## The task:
Search the records below for the string "statements" and copy each line where it turns up.

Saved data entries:
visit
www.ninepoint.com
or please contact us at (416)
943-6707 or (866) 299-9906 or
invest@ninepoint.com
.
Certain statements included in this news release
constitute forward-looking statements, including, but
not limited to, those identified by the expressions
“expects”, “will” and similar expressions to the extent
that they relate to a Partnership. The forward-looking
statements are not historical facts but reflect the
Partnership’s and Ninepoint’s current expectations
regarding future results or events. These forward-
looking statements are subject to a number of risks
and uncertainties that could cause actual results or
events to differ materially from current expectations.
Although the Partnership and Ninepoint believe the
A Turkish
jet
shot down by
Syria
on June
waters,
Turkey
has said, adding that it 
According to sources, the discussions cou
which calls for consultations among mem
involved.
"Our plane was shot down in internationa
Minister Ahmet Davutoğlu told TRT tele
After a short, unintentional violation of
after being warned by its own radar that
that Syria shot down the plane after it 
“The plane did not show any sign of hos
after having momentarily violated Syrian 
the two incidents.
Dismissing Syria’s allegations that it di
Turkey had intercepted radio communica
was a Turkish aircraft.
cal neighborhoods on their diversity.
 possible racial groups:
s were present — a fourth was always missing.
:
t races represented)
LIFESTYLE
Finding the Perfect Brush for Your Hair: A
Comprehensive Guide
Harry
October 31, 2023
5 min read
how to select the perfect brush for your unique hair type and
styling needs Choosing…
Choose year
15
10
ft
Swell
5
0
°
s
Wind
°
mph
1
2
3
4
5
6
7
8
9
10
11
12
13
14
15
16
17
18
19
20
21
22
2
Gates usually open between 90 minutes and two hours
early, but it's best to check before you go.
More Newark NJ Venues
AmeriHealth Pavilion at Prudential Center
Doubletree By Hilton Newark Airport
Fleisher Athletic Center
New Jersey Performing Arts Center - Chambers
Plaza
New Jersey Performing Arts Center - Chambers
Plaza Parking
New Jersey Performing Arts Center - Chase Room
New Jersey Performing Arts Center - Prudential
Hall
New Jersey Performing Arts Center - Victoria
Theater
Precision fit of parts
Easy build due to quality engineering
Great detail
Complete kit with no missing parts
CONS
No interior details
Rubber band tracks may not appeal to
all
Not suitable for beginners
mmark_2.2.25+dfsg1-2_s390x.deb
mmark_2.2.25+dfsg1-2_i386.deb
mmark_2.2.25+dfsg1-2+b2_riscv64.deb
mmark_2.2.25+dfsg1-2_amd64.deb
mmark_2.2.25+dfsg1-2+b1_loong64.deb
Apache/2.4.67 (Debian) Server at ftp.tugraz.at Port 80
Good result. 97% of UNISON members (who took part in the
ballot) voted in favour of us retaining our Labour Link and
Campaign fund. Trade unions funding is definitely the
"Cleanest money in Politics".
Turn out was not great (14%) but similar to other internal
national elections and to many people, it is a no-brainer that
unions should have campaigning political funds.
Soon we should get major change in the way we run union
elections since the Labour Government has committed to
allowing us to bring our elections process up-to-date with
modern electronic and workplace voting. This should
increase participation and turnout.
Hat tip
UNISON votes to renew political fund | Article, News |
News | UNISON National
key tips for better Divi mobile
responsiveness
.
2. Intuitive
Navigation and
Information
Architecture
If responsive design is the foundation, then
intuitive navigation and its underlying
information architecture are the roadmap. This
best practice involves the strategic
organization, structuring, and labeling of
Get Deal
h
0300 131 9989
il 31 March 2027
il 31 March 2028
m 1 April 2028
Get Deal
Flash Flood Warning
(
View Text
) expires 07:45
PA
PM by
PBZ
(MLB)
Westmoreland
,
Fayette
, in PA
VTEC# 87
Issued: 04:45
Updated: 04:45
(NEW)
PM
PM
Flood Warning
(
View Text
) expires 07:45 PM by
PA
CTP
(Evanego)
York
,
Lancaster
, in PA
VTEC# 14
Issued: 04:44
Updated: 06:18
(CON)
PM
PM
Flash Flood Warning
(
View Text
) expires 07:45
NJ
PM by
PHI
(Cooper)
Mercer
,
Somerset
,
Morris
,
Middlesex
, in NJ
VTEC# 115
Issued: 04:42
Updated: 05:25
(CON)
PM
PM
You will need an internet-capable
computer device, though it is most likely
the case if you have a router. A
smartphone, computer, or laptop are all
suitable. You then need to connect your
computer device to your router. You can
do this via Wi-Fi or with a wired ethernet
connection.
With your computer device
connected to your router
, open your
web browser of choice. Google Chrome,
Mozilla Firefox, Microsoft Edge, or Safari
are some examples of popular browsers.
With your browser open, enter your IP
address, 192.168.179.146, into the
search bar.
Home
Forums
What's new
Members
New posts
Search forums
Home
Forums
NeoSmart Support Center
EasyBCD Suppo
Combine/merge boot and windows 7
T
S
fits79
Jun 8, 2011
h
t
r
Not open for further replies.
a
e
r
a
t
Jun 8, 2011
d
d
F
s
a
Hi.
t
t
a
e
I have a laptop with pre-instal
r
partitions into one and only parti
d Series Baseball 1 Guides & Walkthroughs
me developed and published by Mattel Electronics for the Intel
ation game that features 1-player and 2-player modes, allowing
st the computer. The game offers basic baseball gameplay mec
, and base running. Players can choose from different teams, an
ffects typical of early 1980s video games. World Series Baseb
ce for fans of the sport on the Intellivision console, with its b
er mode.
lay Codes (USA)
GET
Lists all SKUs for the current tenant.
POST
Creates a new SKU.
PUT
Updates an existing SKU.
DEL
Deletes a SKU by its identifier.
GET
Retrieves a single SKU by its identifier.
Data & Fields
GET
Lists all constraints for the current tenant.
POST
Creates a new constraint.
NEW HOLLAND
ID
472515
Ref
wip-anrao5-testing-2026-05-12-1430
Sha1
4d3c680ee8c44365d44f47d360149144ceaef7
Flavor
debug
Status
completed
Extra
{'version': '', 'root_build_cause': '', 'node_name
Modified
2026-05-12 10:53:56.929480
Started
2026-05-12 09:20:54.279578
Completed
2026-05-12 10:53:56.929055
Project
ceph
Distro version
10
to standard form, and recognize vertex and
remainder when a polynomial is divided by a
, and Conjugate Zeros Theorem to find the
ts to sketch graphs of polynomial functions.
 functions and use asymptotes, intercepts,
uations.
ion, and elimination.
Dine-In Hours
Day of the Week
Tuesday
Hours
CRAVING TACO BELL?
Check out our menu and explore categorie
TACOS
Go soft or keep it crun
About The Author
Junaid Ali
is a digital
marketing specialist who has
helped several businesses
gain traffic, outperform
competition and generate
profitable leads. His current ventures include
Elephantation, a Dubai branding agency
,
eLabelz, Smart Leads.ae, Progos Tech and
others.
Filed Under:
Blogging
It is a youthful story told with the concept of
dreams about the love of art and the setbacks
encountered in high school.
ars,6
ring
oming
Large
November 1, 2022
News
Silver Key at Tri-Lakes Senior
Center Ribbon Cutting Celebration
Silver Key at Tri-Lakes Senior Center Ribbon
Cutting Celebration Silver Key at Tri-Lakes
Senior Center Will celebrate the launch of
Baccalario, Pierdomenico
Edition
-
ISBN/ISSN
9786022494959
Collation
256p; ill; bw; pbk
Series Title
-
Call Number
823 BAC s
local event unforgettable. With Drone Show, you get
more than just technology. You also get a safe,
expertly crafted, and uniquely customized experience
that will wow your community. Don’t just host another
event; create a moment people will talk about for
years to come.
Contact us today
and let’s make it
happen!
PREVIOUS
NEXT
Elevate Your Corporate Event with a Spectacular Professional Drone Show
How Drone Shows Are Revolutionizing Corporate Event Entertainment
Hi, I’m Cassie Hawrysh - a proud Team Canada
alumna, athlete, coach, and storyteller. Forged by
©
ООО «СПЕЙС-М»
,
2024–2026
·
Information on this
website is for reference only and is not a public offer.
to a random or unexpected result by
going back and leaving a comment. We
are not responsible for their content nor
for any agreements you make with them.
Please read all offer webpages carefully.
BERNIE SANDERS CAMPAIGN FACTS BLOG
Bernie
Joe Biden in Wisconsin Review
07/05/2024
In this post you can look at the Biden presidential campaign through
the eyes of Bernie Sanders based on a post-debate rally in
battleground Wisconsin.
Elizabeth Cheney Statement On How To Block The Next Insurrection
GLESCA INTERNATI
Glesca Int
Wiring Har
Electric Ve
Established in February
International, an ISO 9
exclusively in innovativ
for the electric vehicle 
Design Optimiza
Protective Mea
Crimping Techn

## Solved problem:
Certain statements included in this news release
constitute forward-looking statements, including, but
statements are not historical facts but reflect the
looking statements are subject to a number of risks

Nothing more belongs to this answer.